问题
I have a problem using the match function in awk on a string containing special characters. Consider the file test.awk:
{
match($0,"(^.*)kon",a);
print a[1];
}
and a corresponding test file "test.txt" with contents "Testing Håkon" (note the norwegian character "å"). The file is encoded in "iso-8859-1" with a length of 14 bytes. The hex dump of the file is given by xxd -p test.txt as
54657374696e672048e56b6f6e0a
From which we can see that the norwegian character "å" has been encoded with the hexadecimal number "e5".. That is, the file is encoded using iso-8859-1 encoding..
Running
awk -f test.awk test.txt
Gives nothing at the terminal.. Whereas the correct output should have been "Testing Hå"..

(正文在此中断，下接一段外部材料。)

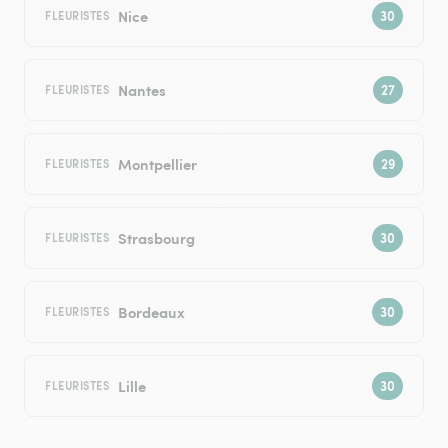
Nice
FLEURISTES
Nantes
FLEURISTES
Montpellier
FLEURISTES
Strasbourg
FLEURISTES
Bordeaux
FLEURISTES
Lille
FLEURISTES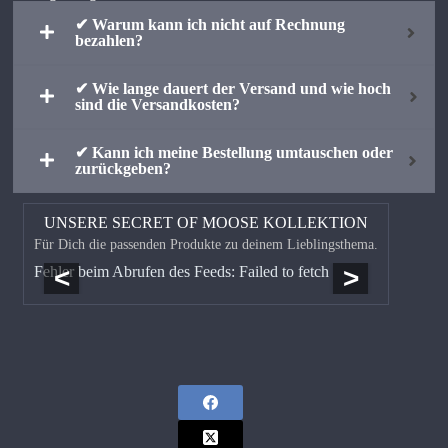
✔ Warum kann ich nicht auf Rechnung
bezahlen?
✔ Wie lange dauert der Versand und wie hoch
sind die Versandkosten?
✔ Kann ich meine Bestellung umtauschen oder
zurückgeben?
UNSERE SECRET OF MOOSE KOLLEKTION
Für Dich die passenden Produkte zu deinem Lieblingsthema.
<
>
Fehler beim Abrufen des Feeds: Failed to fetch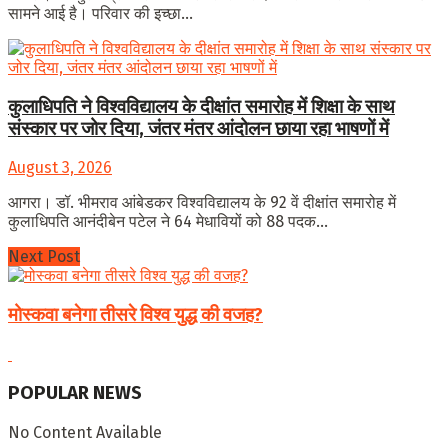
सामने आई है। परिवार की इच्छा...
कुलाधिपति ने विश्वविद्यालय के दीक्षांत समारोह में शिक्षा के साथ
संस्कार पर जोर दिया, जंतर मंतर आंदोलन छाया रहा भाषणों में
August 3, 2026
आगरा। डॉ. भीमराव आंबेडकर विश्वविद्यालय के 92 वें दीक्षांत समारोह में
कुलाधिपति आनंदीबेन पटेल ने 64 मेधावियों को 88 पदक...
Next Post
मोस्कवा बनेगा तीसरे विश्व युद्ध की वजह?
POPULAR NEWS
No Content Available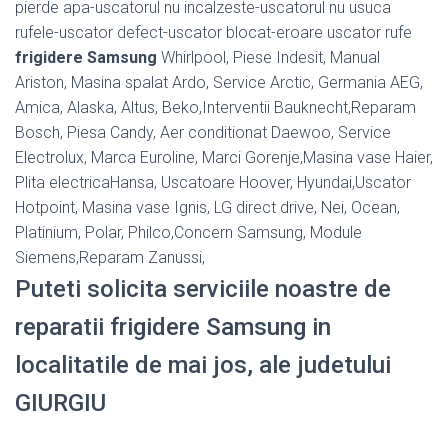
pierde apa-uscatorul nu incalzeste-uscatorul nu usuca
rufele-uscator defect-uscator blocat-eroare uscator rufe
frigidere Samsung
Whirlpool, Piese Indesit, Manual
Ariston, Masina spalat Ardo, Service Arctic, Germania AEG,
Amica, Alaska, Altus, Beko,Interventii Bauknecht,Reparam
Bosch, Piesa Candy, Aer conditionat Daewoo, Service
Electrolux, Marca Euroline, Marci Gorenje,Masina vase Haier,
Plita electricaHansa, Uscatoare Hoover, Hyundai,Uscator
Hotpoint, Masina vase Ignis, LG direct drive, Nei, Ocean,
Platinium, Polar, Philco,Concern Samsung, Module
Siemens,Reparam Zanussi,
Puteti solicita serviciile noastre de
reparatii frigidere Samsung in
localitatile de mai jos, ale judetului
GIURGIU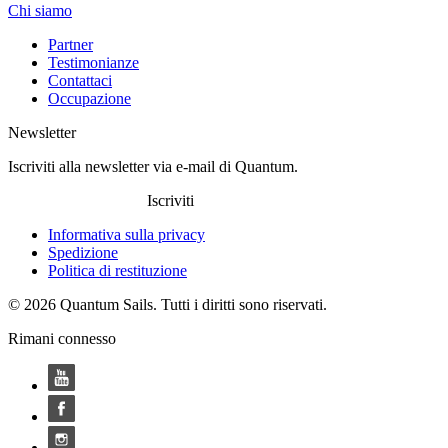
Chi siamo
Partner
Testimonianze
Contattaci
Occupazione
Newsletter
Iscriviti alla newsletter via e-mail di Quantum.
Iscriviti
Informativa sulla privacy
Spedizione
Politica di restituzione
© 2026 Quantum Sails. Tutti i diritti sono riservati.
Rimani connesso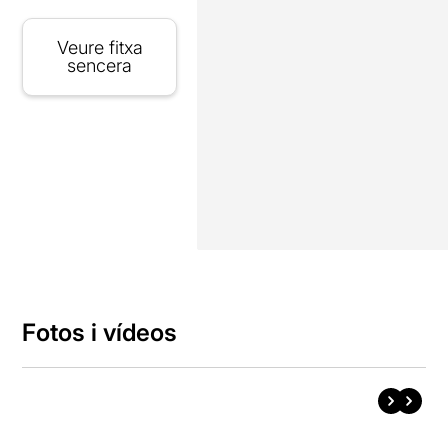
Veure fitxa
sencera
Fotos i vídeos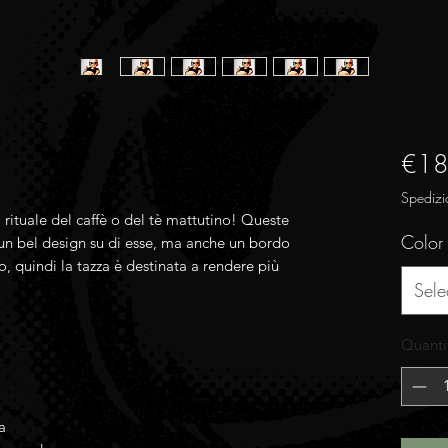
€18
Spedizi
rituale del caffè o del tè mattutino! Queste 
Color
un bel design su di esse, ma anche un bordo 
, quindi la tazza è destinata a rendere più 
Sele
Quanti
a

The output of running the locale command is:
LANG=en_DK.UTF-8
LANGUAGE=en_US:
LC_CTYPE="en_DK.UTF-8"
LC_NUMERIC="en_DK.UTF-8"
LC_TIME="en_DK.UTF-8"
LC_COLLATE="en_DK.UTF-8"
LC_MONETARY="en_DK.UTF-8"
LC_MESSAGES="en_DK.UTF-8"
LC_PAPER="en_DK.UTF-8"
LC_NAME="en_DK.UTF-8"
LC_ADDRESS="en_DK.UTF-8"
LC_TELEPHONE="en_DK.UTF-8"
LC_MEASUREMENT="en_DK.UTF-8"
LC_IDENTIFICATION="en_DK.UTF-8"
LC_ALL=
which shows that the "LANG" variable is set to utf-8 encoding..
回答1:
This isn't a problem with awk see here. Your locale is expecting UTF-8 encoding but your file is using iso-8859-1 so either set your locale to match your file or vice versa.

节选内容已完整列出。